The undersigned hereby provides the following information to the Company and
represents and warrants that such information is accurate:

                                  QUESTIONNAIRE

1. NAME.

     (a)  Full Legal Name of Selling Securityholder

          ______________________________________________________________________

     (b)  Full Legal Name of Registered Holder (if not the same as (a) above)
          through which Registrable Securities Listed in Item 3 below are held:

          ______________________________________________________________________

     (c)  Full Legal Name of Natural Control Person (which means a natural
          person who directly or indirectly alone or with others has power to
          vote or dispose of the securities covered by the questionnaire):

          ______________________________________________________________________

2. ADDRESS FOR NOTICES TO SELLING SECURITYHOLDER:

________________________________________________________________________________
________________________________________________________________________________
________________________________________________________________________________

   Telephone:___________________________________________________________________
   Fax:_________________________________________________________________________
   Contact Person:______________________________________________________________

3. BENEFICIAL OWNERSHIP OF REGISTRABLE SECURITIES:

     (a)  Type and Number of Registrable Securities beneficially owned:

          ______________________________________________________________________
          ______________________________________________________________________
          ______________________________________________________________________

                                       21

<PAGE>

4. BROKER-DEALER STATUS:

     (a)  Are you a broker-dealer?

                                 Yes [ ]   No [ ]
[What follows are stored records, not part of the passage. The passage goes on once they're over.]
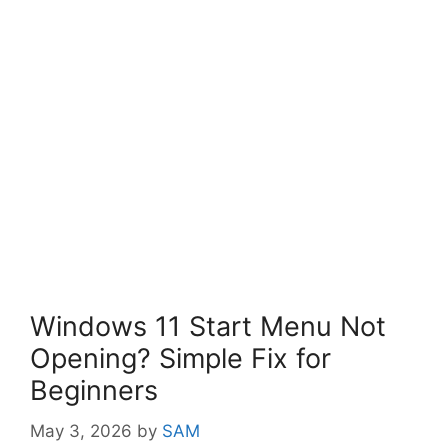
Windows 11 Start Menu Not
Opening? Simple Fix for
Beginners
May 3, 2026
by
SAM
     (b)  If "yes" to Section 4(a), did you receive your Registrable Securities
          as compensation for investment banking services to the Company.

                                 Yes [ ]   No [ ]

     Note: If no, the Commission's staff has indicated that you should be
          identified as an underwriter in the Registration Statement.

     (c)  Are you an affiliate of a broker-dealer?

                                 Yes [ ]   No [ ]

     (d)  If you are an affiliate of a broker-dealer, do you certify that you
          bought the Registrable Securities in the ordinary course of business,
          and at the time of the purchase of the Registrable Securities to be
          resold, you had no agreements or understandings, directly or
          indirectly, with any person to distribute the Registrable Securities?

                                 Yes [ ]   No [ ]

     Note: If no, the Commission's staff has indicated that you should be
          identified as an underwriter in the Registration Statement.

5. BENEFICIAL OWNERSHIP OF OTHER SECURITIES OF THE COMPANY OWNED BY THE SELLING
SECURITYHOLDER.

     Except as set forth below in this Item 5, the undersigned is not the
     beneficial or registered owner of any securities of the Company other than
     the Registrable Securities listed above in Item 3.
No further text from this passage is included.